Explanation 1(a) to section 6(1) of the Income Tax Act provides that “an individual who is a citizen of India and who leaves India in any previous year for the purposes of employment outside India shall not be treated as resident unless he stays in India for 182 days or more during that year”. However, the income tax department said that Mr. Dhinakaran held a managerial or controlling position in JCI (USA) and, therefore, should not be considered an “employee” for the purpose of Explanation 1(a).

ITAT Chennai rejected this position taken by the income tax department and said: “The expression “employment” used in the statute does not make any distinction based on designation or seniority. Whether the individual serves in a junior capacity or as a senior executive, what is material is the existence of a contractual relationship of service.”

Summary of the judgement

Chartered Accountant Suresh Surana, said to ET Wealth Online: In the given case (ITAT Nos.1562, 1563, 1591 & 1592/Chny/2025), the taxpayer is an Indian citizen who had left India in 2011 to take up employment with USA based tax-exempt organization incorporated in the United States. For the assessment years (AYs) 2015-16 to 2018-19, he filed his rincome tax returns (ITRs) declaring income in the status of a Non-Resident, disclosing only income accruing or arising in India.

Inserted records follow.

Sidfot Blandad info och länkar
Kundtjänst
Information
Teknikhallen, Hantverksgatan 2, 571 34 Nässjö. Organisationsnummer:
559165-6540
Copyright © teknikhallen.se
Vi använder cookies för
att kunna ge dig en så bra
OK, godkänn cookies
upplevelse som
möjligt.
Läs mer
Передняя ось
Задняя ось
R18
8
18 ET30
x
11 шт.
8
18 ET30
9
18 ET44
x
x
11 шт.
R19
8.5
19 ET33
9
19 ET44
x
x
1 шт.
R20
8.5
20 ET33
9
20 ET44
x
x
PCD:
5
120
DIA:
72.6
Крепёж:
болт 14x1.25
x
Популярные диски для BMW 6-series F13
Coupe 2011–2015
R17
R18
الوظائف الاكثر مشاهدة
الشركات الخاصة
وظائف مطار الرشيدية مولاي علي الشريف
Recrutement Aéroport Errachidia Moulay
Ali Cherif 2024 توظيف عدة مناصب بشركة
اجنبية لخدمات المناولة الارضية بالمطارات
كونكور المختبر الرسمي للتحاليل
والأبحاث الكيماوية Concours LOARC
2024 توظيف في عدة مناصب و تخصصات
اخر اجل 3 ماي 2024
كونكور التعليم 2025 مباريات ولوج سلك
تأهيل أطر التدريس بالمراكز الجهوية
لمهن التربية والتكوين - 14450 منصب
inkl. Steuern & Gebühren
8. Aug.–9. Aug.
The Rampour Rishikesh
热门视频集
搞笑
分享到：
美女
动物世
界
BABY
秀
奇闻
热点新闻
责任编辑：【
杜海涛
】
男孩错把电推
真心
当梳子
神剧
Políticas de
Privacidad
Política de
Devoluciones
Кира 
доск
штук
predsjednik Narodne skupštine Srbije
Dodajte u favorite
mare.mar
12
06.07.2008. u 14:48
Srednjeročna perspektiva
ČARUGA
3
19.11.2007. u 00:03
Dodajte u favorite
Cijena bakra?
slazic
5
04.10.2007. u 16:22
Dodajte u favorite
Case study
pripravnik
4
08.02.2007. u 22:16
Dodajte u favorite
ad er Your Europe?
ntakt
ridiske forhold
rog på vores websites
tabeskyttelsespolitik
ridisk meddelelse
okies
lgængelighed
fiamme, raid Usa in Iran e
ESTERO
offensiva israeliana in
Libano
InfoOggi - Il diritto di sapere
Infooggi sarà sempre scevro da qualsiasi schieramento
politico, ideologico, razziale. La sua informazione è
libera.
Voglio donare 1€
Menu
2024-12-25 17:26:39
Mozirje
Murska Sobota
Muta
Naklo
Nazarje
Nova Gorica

Surana says that following a search under Section 132, the Assessing Officer (AO) treated him as a Resident under Section 6(1)(a) and (c) and consequently taxed his global income, including deposits in foreign bank accounts and credit card expenses incurred abroad.

Surana says that the CIT(A) deleted these additions after verifying detailed documentation such as the taxpayer’s employment contract, Form 990 filings of JCI-USA, U.S. tax returns, and employment (L-1) visa and concluded that the taxpayer had left India for the purpose of employment and remained employed abroad throughout the relevant years. The Revenue appealed to the Chennai ITAT.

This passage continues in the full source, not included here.